Extracted page text data
▽

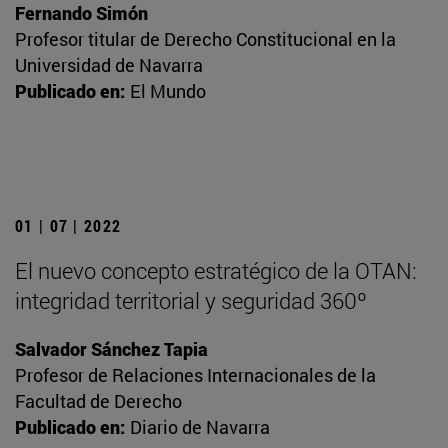
Fernando Simón
Profesor titular de Derecho Constitucional en la
Universidad de Navarra
Publicado en:
El Mundo
01 | 07 | 2022
El nuevo concepto estratégico de la OTAN:
integridad territorial y seguridad 360º
Salvador Sánchez Tapia
Profesor de Relaciones Internacionales de la
Facultad de Derecho
Publicado en:
Diario de Navarra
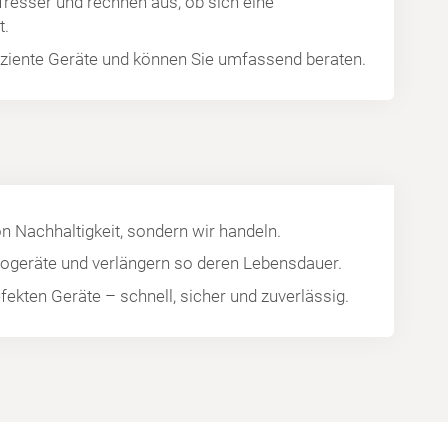
fresser und rechnen aus, ob sich eine
t.
fiziente Geräte und können Sie umfassend beraten.
on Nachhaltigkeit, sondern wir handeln.
trogeräte und verlängern so deren Lebensdauer.
efekten Geräte – schnell, sicher und zuverlässig.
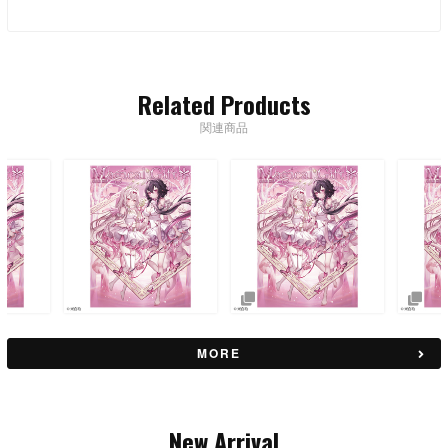
Related Products
関連商品
MORE
New Arrival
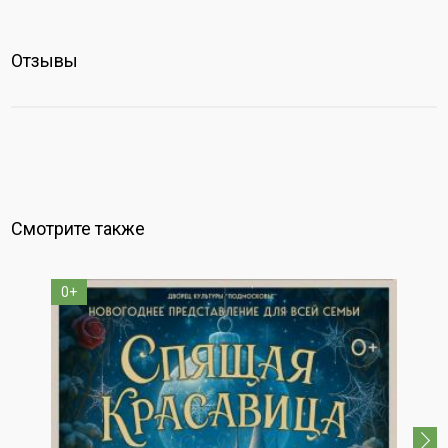
Отзывы
Смотрите также
0+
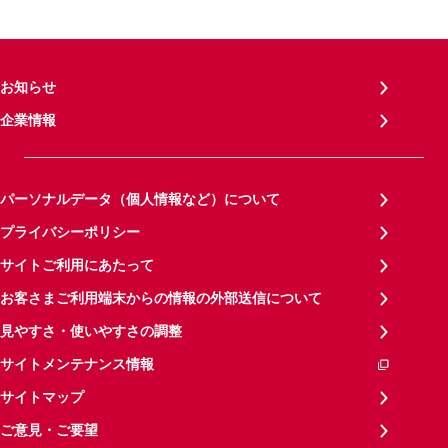
お知らせ
企業情報
パーソナルデータ（個人情報など）について
プライバシーポリシー
サイトご利用にあたって
お客さまご利用端末からの情報の外部送信について
見やすさ・使いやすさの調整
サイトメンテナンス情報
サイトマップ
ご意見・ご要望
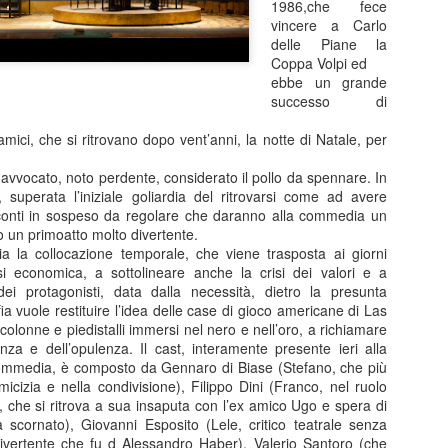
1986,che fece
di ritmo continui e riparten
vincere a Carlo
colpo ben assestato. Protag
delle Piane la
Barbareschi, Simone Colomb
Coppa Volpi ed
anche regista. La commedia
ebbe un grande
umorismo cinico e affilato, 
successo di
non lascia spazio alla med
dell’anno delle elezioni pre
 amici, che si ritrovano dopo vent’anni, la notte di Natale, per
segue il presidente uscente 
rielezione sono minate da u
 avvocato, noto perdente, considerato il pollo da spennare. In
scarsi e dalla minaccia di 
, superata l’iniziale goliardia del ritrovarsi come ad avere
conti in sospeso da regolare che daranno alla commedia un
 un primoatto molto divertente.
ia la collocazione temporale, che viene trasposta ai giorni
Malinconico -
FEB
isi economica, a sottolineare anche la crisi dei valori e a
25
Moderatamente
ei protagonisti, data dalla necessità, dietro la presunta
felice.....al Manzoni in
ia vuole restituire l’idea delle case di gioco americane di Las
scena Massimiliano
olonne e piedistalli immersi nel nero e nell’oro, a richiamare
nza e dell’opulenza. Il cast, interamente presente ieri alla
Gallo
ommedia, è composto da Gennaro di Biase (Stefano, che più
Dal 24 febbraio all’8 marzo 2026 il
amicizia e nella condivisione), Filippo Dini (Franco, nel ruolo
Teatro Manzoni di Milano propone
 che si ritrova a sua insaputa con l’ex amico Ugo e spera di
MALINCONICO – Moderatamente
à scornato), Giovanni Esposito (Lele, critico teatrale senza
felice, il nuovo progetto teatrale
divertente che fu d Alessandro Haber), Valerio Santoro (che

△

## Exercise description
Copy the records exactly. Skip the images.

## Exercise solution
Fernando Simón
Profesor titular de Derecho Constitucional en la
Universidad de Navarra
Publicado en:
El Mundo
01 | 07 | 2022
El nuevo concepto estratégico de la OTAN:
integridad territorial y seguridad 360º
Salvador Sánchez Tapia
Profesor de Relaciones Internacionales de la
Facultad de Derecho
Publicado en:
Diario de Navarra
fresser und rechnen aus, ob sich eine
t.
fiziente Geräte und können Sie umfassend beraten.
on Nachhaltigkeit, sondern wir handeln.
trogeräte und verlängern so deren Lebensdauer.
efekten Geräte – schnell, sicher und zuverlässig.
Related Products
関連商品
MORE
New Arrival
Отзывы
Смотрите также
0+
お知らせ
企業情報
パーソナルデータ（個人情報など）について
プライバシーポリシー
サイトご利用にあたって
お客さまご利用端末からの情報の外部送信について
見やすさ・使いやすさの調整
サイトメンテナンス情報
サイトマップ
ご意見・ご要望
1986,che fece
di ritmo continui e riparten
vincere a Carlo
colpo ben assestato. Protag
delle Piane la
Barbareschi, Simone Colomb
Coppa Volpi ed
anche regista. La commedia
ebbe un grande
umorismo cinico e affilato, 
successo di
non lascia spazio alla med
dell’anno delle elezioni pre
 amici, che si ritrovano dopo vent’anni, la notte di Natale, per
segue il presidente uscente 
rielezione sono minate da u
 avvocato, noto perdente, considerato il pollo da spennare. In
scarsi e dalla minaccia di 
, superata l’iniziale goliardia del ritrovarsi come ad avere
conti in sospeso da regolare che daranno alla commedia un
 un primoatto molto divertente.
ia la collocazione temporale, che viene trasposta ai giorni
Malinconico -
FEB
isi economica, a sottolineare anche la crisi dei valori e a
25
Moderatamente
ei protagonisti, data dalla necessità, dietro la presunta
felice.....al Manzoni in
ia vuole restituire l’idea delle case di gioco americane di Las
scena Massimiliano
olonne e piedistalli immersi nel nero e nell’oro, a richiamare
nza e dell’opulenza. Il cast, interamente presente ieri alla
Gallo
ommedia, è composto da Gennaro di Biase (Stefano, che più
Dal 24 febbraio all’8 marzo 2026 il
amicizia e nella condivisione), Filippo Dini (Franco, nel ruolo
Teatro Manzoni di Milano propone
 che si ritrova a sua insaputa con l’ex amico Ugo e spera di
MALINCONICO – Moderatamente
à scornato), Giovanni Esposito (Lele, critico teatrale senza
felice, il nuovo progetto teatrale
divertente che fu d Alessandro Haber), Valerio Santoro (che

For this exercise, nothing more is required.